The Aon Hewitt Financial Mindset® Study, which surveyed more than 2,000 U.S. workers, found that 28 percent of respondents currently have an outstanding student loan, and it's not just younger workers. Nearly half of millennial workers (44 percent), 26 percent of generation X, and 13 percent of baby boomers have student loans, and roughly half are paying at least $3,000 per year.

The study’s data show student loans can have a long-term impact on workers' financial future. Workers with student loans are participating in employer-provided retirement plans at a lower rate than those without loans (71 percent compared to 77 percent). Even more concerning, more than half (51 percent) of workers with student loans are contributing no more than 5 percent of pay to their plan.

According to Aon Hewitt, saving less than 6 percent of pay can significantly impact retirement readiness, especially because most workers miss out on full company matching contributions. For example, a worker saving just 4 percent of pay will have accumulated a 401(k) plan balance of $351,407 at age 65, while someone saving 6 percent, will have a balance of $527,110 at age 65 — a difference of $175,703.

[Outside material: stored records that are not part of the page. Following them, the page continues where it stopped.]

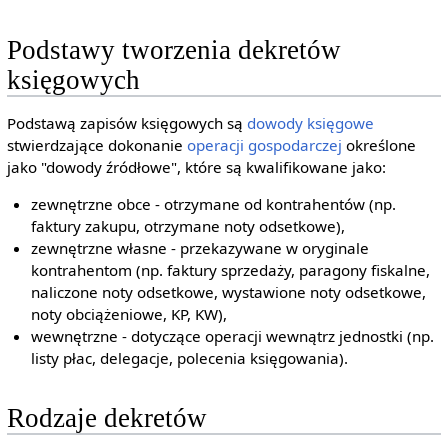
Podstawy tworzenia dekretów
księgowych
Podstawą zapisów księgowych są
dowody księgowe
stwierdzające dokonanie
operacji gospodarczej
określone
jako "dowody źródłowe", które są kwalifikowane jako:
zewnętrzne obce - otrzymane od kontrahentów (np.
faktury zakupu, otrzymane noty odsetkowe),
zewnętrzne własne - przekazywane w oryginale
kontrahentom (np. faktury sprzedaży, paragony fiskalne,
naliczone noty odsetkowe, wystawione noty odsetkowe,
noty obciążeniowe, KP, KW),
wewnętrzne - dotyczące operacji wewnątrz jednostki (np.
listy płac, delegacje, polecenia księgowania).
Rodzaje dekretów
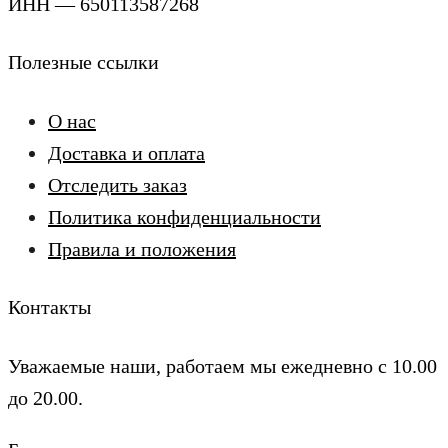
ИНН — 650113587268
Полезные ссылки
О нас
Доставка и оплата
Отследить заказ
Политика конфиденциальности
Правила и положения
Контакты
Уважаемые наши, работаем мы ежедневно с 10.00
до 20.00.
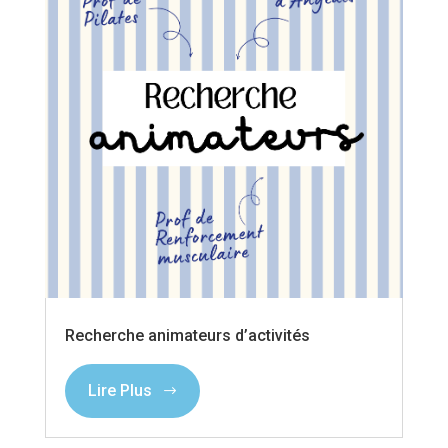
Recherche animateurs d’activités
Lire Plus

“It is heartening to see that participation in employer retirement plans is as high as it is for workers with loans,” explained Rob Austin, director of Retirement Research at Aon Hewitt. "These workers see the value in saving for retirement, but their loans are creating a speedbump. They don't need to shoulder this financial burden on their own. More employers are offering resources to help with overall financial wellbeing, budgeting, and managing student loan debt. A few are even going so far as helping workers pay off their loans.”

Student loans hurt financial wellbeing

According to Aon Hewitt's data, workers with student loans were more pessimistic about their financial wellbeing than those without loans. Specifically:

  • 51 percent say “debt is ruining their quality of life,” compared to just 28 percent of those without loans.
  • 54 percent spend time at work dealing with financial issues compared to 47 percent without student loans.
  • 31 percent are worried about paying their bills, while only 20 percent of workers without loans share this concern.
  • 56 percent are worried about saving for the future compared to 41 percent of those without loans.
  • 27 percent said they are “financially comfortable” compared to 43 percent for their loan-free colleagues

“While it's not surprising that student loans can negatively impact workers' wellbeing, the degree to which the stress is felt should be incredibly concerning to employers because financial stress has been shown to lead to a loss in productivity,” said Heather Tredup, partner and Retirement Best Practice leader at Aon Hewitt. “Implementing a financial wellbeing strategy that combines plan design, solutions, education and communication will help workers improve their financial literacy and build their confidence so they can better manage their money for today and save for the future.”